THIS is apropos the letter ‘Problems of 1.5m FAS students’ (Aug 6) by M. Majid, Shahzad Ahmad and Abdul Rehman. The letter has tried to portray a negative image of public-private partnership (PPP) model of free and quality education introduced by the Punjab Education Foundation (PEF) which has won national as well as international recognition and applause for its effectiveness.
To begin with, the fee structure in the Foundation-Assisted School (FAS) programme of the Punjab Education Foundation (PEF) is not Rs250 to Rs300 as claimed in the letter but Rs400 to Rs700 per student.
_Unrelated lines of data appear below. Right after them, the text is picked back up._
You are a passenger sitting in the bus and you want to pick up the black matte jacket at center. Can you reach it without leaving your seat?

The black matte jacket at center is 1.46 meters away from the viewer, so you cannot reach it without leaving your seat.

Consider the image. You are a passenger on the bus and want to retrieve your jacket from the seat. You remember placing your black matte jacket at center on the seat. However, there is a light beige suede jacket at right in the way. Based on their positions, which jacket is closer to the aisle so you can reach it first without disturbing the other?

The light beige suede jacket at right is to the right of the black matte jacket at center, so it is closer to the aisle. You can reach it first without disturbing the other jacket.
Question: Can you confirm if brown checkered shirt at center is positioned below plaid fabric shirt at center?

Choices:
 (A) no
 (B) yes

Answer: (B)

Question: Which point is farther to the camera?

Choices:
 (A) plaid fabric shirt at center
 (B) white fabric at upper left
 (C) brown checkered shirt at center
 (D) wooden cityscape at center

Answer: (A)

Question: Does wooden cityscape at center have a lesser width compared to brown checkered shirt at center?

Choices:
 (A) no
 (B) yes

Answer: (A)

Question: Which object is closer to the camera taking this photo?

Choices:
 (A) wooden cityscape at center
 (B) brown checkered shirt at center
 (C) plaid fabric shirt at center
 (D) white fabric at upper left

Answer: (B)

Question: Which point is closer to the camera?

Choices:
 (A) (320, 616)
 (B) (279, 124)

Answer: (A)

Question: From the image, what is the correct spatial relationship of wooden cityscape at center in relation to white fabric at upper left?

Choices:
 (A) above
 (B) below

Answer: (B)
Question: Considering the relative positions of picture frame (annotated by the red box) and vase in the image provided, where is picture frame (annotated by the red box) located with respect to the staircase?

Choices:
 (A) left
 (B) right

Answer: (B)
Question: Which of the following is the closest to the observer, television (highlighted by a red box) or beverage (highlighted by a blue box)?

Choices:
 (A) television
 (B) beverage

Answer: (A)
The PEF works through a network of partner schools serving the cause of gratis education in all the 36 districts of Punjab. According to the agreement, the PEF gives monthly fee at the rate of Rs400 a student up to elementary and secondary levels (for arts students); Rs500 a student in the secondary level (for science students) and Rs700 for higher secondary student to its partner schools.
Besides this, free textbooks are provided to every student by the PEF every year. In addition, the PEF has provided free library books to partner schools which could not afford such a facility themselves.
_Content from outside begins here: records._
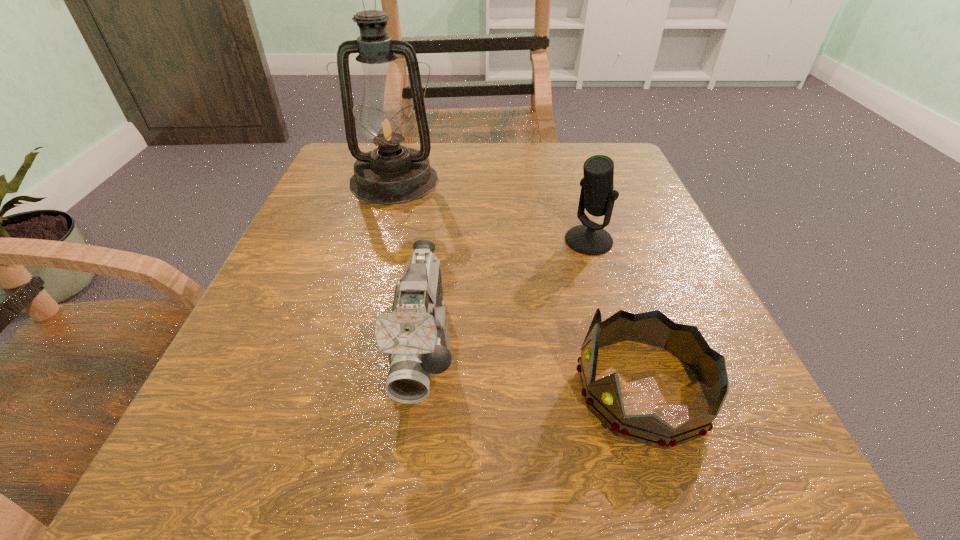 Image resolution: width=960 pixels, height=540 pixels. I want to click on the farthest object, so click(x=390, y=174).

You are a GUI agent. You are given a task and a screenshot of the screen. Output one action in this format:
    pyautogui.click(x=<x>, y=<y>)
    Task: Click on the tallest object
    
    Given the screenshot: What is the action you would take?
    pyautogui.click(x=390, y=174)

Locate an element on the screen. The height and width of the screenshot is (540, 960). the third nearest object is located at coordinates (597, 196).

I want to click on camcorder, so click(x=415, y=335).

Identify the location of tiara. This screenshot has width=960, height=540. (604, 397).

Where is `vacant position located 0.240m on the right of the tallest object`? vacant position located 0.240m on the right of the tallest object is located at coordinates (552, 181).

This screenshot has height=540, width=960. In order to click on free region located 0.110m on the front of the microphone in this screenshot , I will do `click(607, 302)`.

The width and height of the screenshot is (960, 540). What are the coordinates of `blank space located 0.070m on the front-facing side of the camcorder` in the screenshot? It's located at (407, 469).

Locate an element on the screen. The image size is (960, 540). vacant space located 0.230m at the front of the tiara with jewels is located at coordinates (391, 388).

The image size is (960, 540). I want to click on free space located at the front of the tiara with jewels, so click(x=407, y=388). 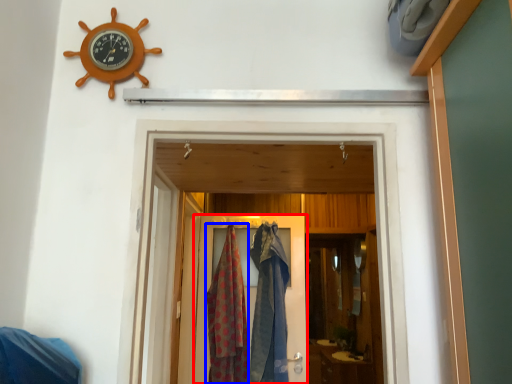 Question: Which object is further to the camera taking this photo, door (highlighted by a red box) or clothing (highlighted by a blue box)?

Choices:
 (A) door
 (B) clothing

Answer: (A) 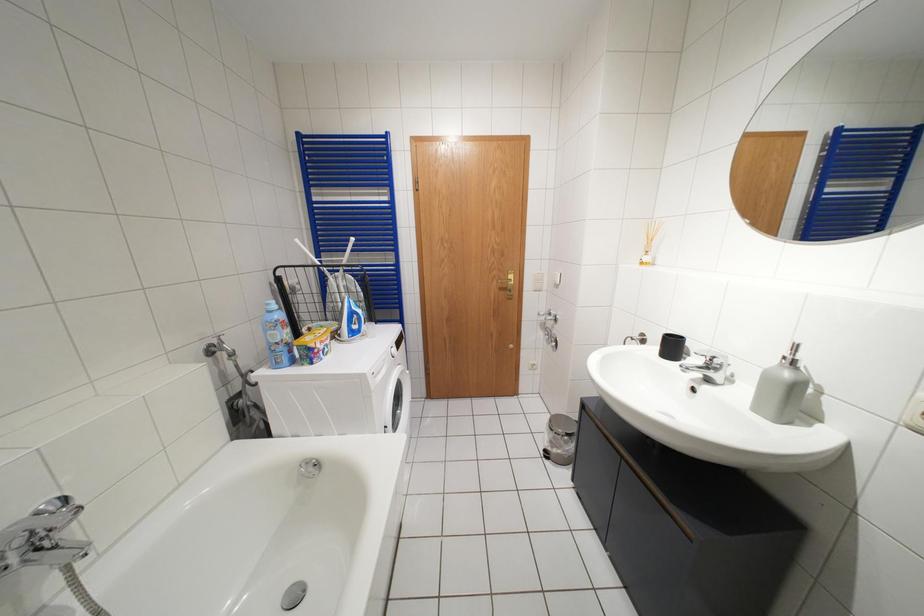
The FAS operates under the PPP model in which partner schools are required to arrange teachers and school buildings at their own and the payment of utility bills is also their responsibility.
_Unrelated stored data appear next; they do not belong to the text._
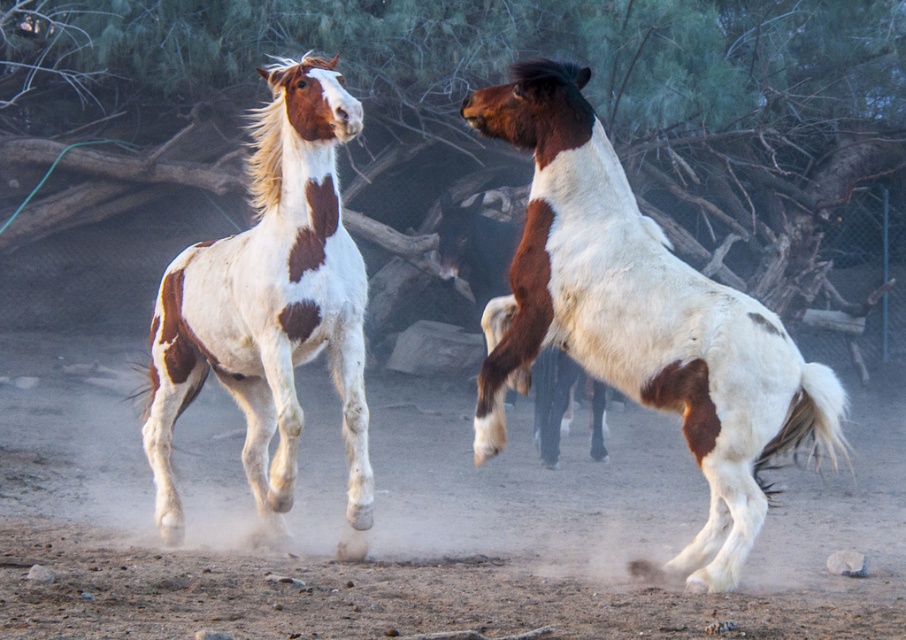 Question: Does white-brown speckled horse at center appear on the left side of white speckled horse at left?

Choices:
 (A) yes
 (B) no

Answer: (B)

Question: Considering the real-world distances, which object is closest to the white-brown speckled horse at center?

Choices:
 (A) brown and white speckled horse at right
 (B) white speckled horse at left

Answer: (B)

Question: Is white-brown speckled horse at center above white speckled horse at left?

Choices:
 (A) yes
 (B) no

Answer: (A)

Question: Estimate the real-world distances between objects in this image. Which object is farther from the white-brown speckled horse at center?

Choices:
 (A) brown and white speckled horse at right
 (B) white speckled horse at left

Answer: (A)

Question: Based on their relative distances, which object is nearer to the brown and white speckled horse at right?

Choices:
 (A) white-brown speckled horse at center
 (B) white speckled horse at left

Answer: (B)

Question: Where is white-brown speckled horse at center located in relation to brown and white speckled horse at right in the image?

Choices:
 (A) left
 (B) right

Answer: (B) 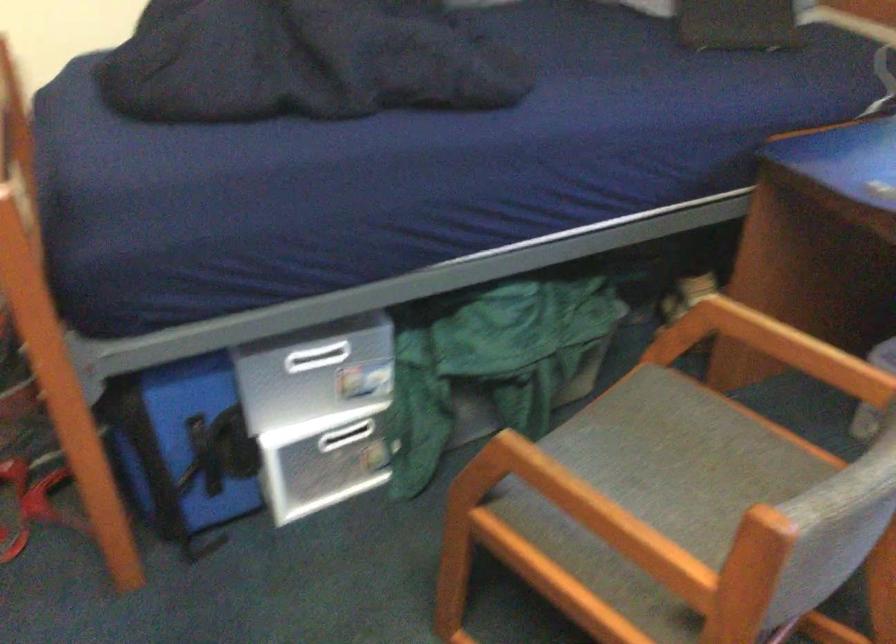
It is important to note that the payment of teachers’ salaries, according to the partnership deed, is the exclusive responsibility of the partner schools, and the PEF has nothing to do with it.
PEF partners are all low-cost schools which are situated in city slums or peri- urban areas so that poor children could easily access them.
The FAS programme has proved very beneficial for those who cannot afford to pay for education of their children as it has freed them from many expenses.
Owing to the limited financial resources, the PEF has capped the total number of students to 30 in nursery classes. It is done to ensure that these students are retained in partner schools because it was observed that partner schools started to give admissions to under-age infants in nursery classes for the sake of getting more funds from the PEF.
This decision has helped to improve the quality of education in junior classes and now students get better attention of their teachers.
I would also like to mention here that the PEF has witnessed tremendous increase in its programmes during recent years, especially in southern Punjab, by reaching out from 18 districts to all the 36 districts.
The PEF has provided soft loans to flood-affected partners in the past so that they could rehabilitate their damaged infrastructure. Loans for the purchase of computers were also provided so that IT education could be introduced in them. This is a proof of its tremendous success which has helped many people to send their children to schools without any financial implication.
The PEF’s relationship with the partner schools is based on mutual respect and trust and partners are encouraged to provide quality education to their students.